§ **ABOUT THIS EXERCISE**
From the first line of the listing below, retype each line up to and including the one with "OvsištskéNámestie 1, Bratislava-Petržalka, 85101"; pictures stay out.

§ **RECORD EXCERPTS**
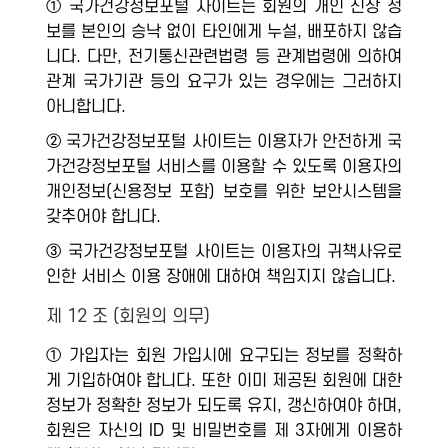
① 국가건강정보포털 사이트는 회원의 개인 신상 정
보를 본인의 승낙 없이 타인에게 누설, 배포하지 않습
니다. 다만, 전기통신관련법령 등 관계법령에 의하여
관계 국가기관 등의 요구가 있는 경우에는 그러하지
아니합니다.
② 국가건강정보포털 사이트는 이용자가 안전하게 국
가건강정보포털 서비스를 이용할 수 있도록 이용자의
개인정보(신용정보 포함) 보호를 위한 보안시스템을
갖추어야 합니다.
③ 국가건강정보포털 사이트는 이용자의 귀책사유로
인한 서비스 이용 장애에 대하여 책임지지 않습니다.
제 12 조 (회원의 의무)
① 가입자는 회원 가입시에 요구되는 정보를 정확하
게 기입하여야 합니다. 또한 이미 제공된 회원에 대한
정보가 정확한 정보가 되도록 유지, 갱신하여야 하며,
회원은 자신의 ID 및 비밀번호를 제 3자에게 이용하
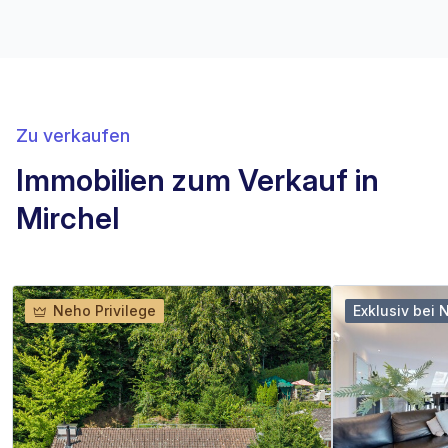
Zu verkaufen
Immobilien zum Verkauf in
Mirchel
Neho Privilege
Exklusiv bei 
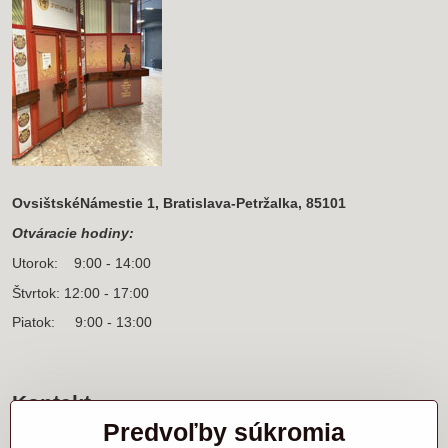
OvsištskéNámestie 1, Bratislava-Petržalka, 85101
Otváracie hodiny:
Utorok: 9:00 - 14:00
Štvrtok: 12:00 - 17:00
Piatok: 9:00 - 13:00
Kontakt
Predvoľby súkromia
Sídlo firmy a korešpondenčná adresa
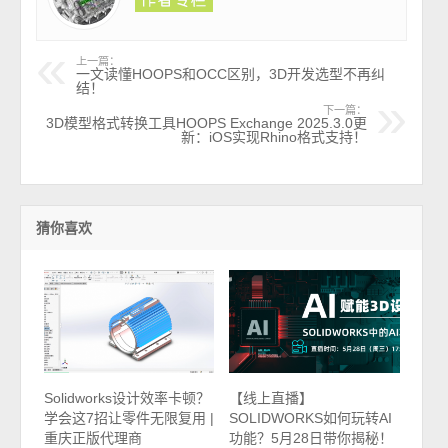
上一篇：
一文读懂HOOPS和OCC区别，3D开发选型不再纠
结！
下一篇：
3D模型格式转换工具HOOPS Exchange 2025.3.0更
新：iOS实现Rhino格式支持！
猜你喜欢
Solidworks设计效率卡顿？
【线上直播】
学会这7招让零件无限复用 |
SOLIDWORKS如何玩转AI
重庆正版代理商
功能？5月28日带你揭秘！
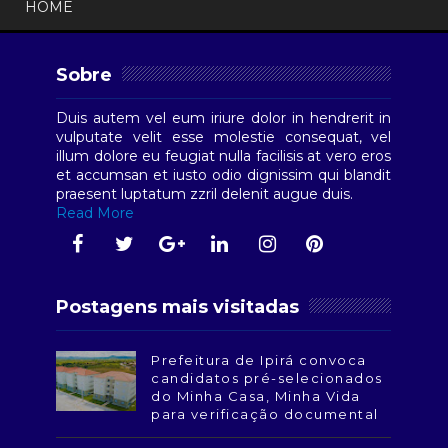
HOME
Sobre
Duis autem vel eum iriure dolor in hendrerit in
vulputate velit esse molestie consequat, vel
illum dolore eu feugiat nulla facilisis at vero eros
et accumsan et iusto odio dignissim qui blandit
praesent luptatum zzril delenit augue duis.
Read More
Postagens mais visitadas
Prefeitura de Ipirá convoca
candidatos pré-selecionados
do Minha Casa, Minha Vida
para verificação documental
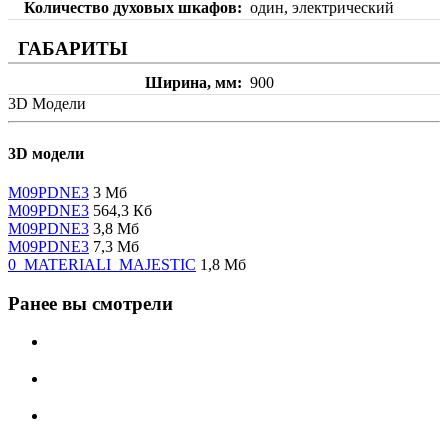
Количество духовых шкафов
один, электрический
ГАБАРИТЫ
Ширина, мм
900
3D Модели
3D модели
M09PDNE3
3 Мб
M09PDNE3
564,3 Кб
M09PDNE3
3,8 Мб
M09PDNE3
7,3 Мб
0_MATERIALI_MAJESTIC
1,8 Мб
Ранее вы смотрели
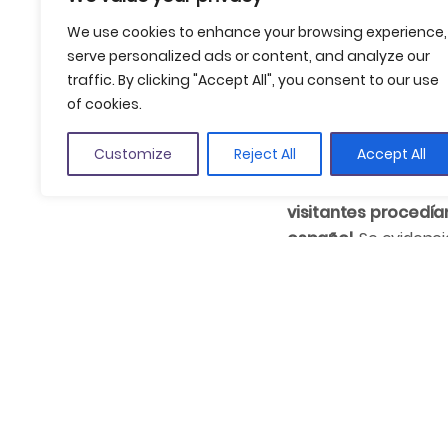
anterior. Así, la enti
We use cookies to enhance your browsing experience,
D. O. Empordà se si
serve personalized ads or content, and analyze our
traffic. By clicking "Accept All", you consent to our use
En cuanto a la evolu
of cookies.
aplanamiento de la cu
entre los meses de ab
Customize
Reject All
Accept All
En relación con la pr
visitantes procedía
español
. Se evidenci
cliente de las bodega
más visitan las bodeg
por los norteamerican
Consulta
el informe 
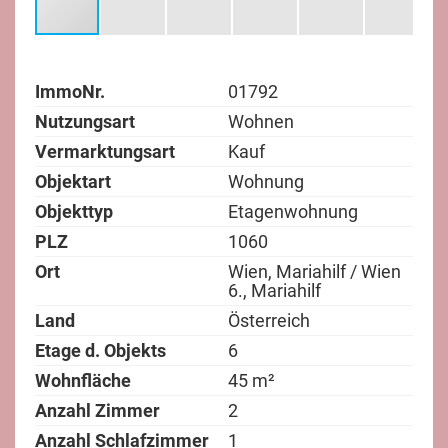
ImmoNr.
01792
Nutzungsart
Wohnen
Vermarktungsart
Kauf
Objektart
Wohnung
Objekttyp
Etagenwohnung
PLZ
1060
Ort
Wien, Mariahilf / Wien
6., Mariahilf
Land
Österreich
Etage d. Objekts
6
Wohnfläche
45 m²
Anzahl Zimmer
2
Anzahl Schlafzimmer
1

§ **TASK ANSWER**
① 국가건강정보포털 사이트는 회원의 개인 신상 정
보를 본인의 승낙 없이 타인에게 누설, 배포하지 않습
니다. 다만, 전기통신관련법령 등 관계법령에 의하여
관계 국가기관 등의 요구가 있는 경우에는 그러하지
아니합니다.
② 국가건강정보포털 사이트는 이용자가 안전하게 국
가건강정보포털 서비스를 이용할 수 있도록 이용자의
개인정보(신용정보 포함) 보호를 위한 보안시스템을
갖추어야 합니다.
③ 국가건강정보포털 사이트는 이용자의 귀책사유로
인한 서비스 이용 장애에 대하여 책임지지 않습니다.
제 12 조 (회원의 의무)
① 가입자는 회원 가입시에 요구되는 정보를 정확하
게 기입하여야 합니다. 또한 이미 제공된 회원에 대한
정보가 정확한 정보가 되도록 유지, 갱신하여야 하며,
회원은 자신의 ID 및 비밀번호를 제 3자에게 이용하
Zu verkaufen
Immobilien zum Verkauf in
Mirchel
Neho Privilege
Exklusiv bei 
OvsištskéNámestie 1, Bratislava-Petržalka, 85101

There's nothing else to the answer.